Research within the School of Earth and Climate Sciences covers fields as diverse as glaciology, sedimentology, plate tectonics, paleoclimatology, structural geology, glacial geology, sea-level change, hydrogeology, environmental geochemistry, petrology, mineralogy and marine geology. With funding from federal, state and private agencies we seek answers to fundamental questions about Earth’s past, present, and future. Successful research depends partly on graduate and undergraduate students who become involved in projects, and we encourage interested students to contact us! Our research falls into the four thematic areas below.

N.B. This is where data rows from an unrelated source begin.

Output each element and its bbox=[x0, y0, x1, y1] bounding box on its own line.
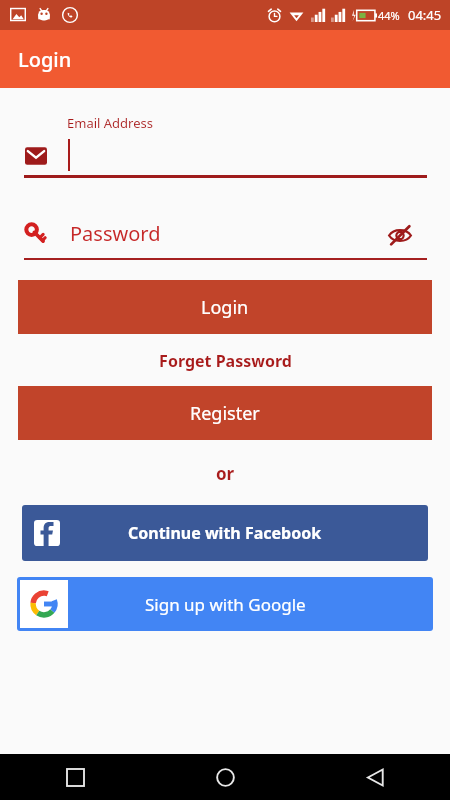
button[interactable]: Login bbox=[18, 280, 432, 334]
staticText: Email Address bbox=[67, 114, 153, 132]
button[interactable]: Sign up with Google bbox=[17, 577, 433, 631]
button[interactable]: Recent apps bbox=[0, 754, 150, 800]
staticText: Forget Password bbox=[159, 350, 292, 372]
button[interactable]: Forget Password bbox=[0, 350, 450, 372]
staticText: 04:45 bbox=[408, 6, 442, 24]
staticText: 44% bbox=[378, 8, 400, 23]
staticText: Login bbox=[201, 295, 249, 320]
button[interactable]: Email Address bbox=[0, 100, 450, 190]
button[interactable]: Register bbox=[18, 386, 432, 440]
button[interactable]: Back bbox=[300, 754, 450, 800]
staticText: Continue with Facebook bbox=[128, 522, 322, 544]
button[interactable]: Show password bbox=[386, 221, 414, 249]
button[interactable]: Home bbox=[150, 754, 300, 800]
staticText: Password bbox=[70, 220, 161, 247]
button[interactable]: Password bbox=[0, 208, 450, 270]
staticText: or bbox=[216, 462, 235, 485]
staticText: Sign up with Google bbox=[145, 593, 306, 616]
button[interactable]: Continue with Facebook bbox=[22, 505, 428, 561]
staticText: Register bbox=[190, 401, 260, 426]
staticText: Login bbox=[18, 46, 72, 73]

Climate Change, Glacial Geology, Glaciology and Quaternary Studies
As concern about the timing, magnitude, and rate of future climate change increases, developing a comprehensive understanding of the relevant mechanisms governing climate variability is crucial. The identification of several abrupt climate shifts in the paleoclimatic record greater in magnitude than those experienced by modern society has served to highlight the potential risks associated with continued increases in atmospheric greenhouse gas emissions. A variety of techniques, including modern observations and process studies, paleoclimate proxy data, and model-based data synthesis and prediction, are used to identify triggering mechanisms of abrupt climate change, These, in turn, serve to improve our ability to estimate future changes. Models that explain observed climate variability on all timescales are still inadequate, in part due to a lack of information on fundamental relationships between climate and environmental responses. Hypotheses that relate changes in climate forcings and associated responses are critical, particularly for the Southern Hemisphere, where long high-resolution paleoclimate records and detailed glaciological observations are limited. Additionally, an understanding of human response to past climate change provides an opportunity to understand the societal impact of major environmental events, such as changing weather patterns and rising sea levels. The interdisciplinary field of geoarchaeology provides the opportunity to examine such events in a human context, leading to a better understanding how future events may shape our cultural response. The School of Earth and Climate Sciences and Climate Change Institute
have long been recognized as leaders in these areas, and have been involved in defining and refining several paradigms associated with global and abrupt climate change. Over the next decade, School and Institute faculty will have integral and often leadership roles in several climate research initiatives ranging from deep ice core recovery and geologic sampling to satellite remote sensing and examining human culture/climate linkages.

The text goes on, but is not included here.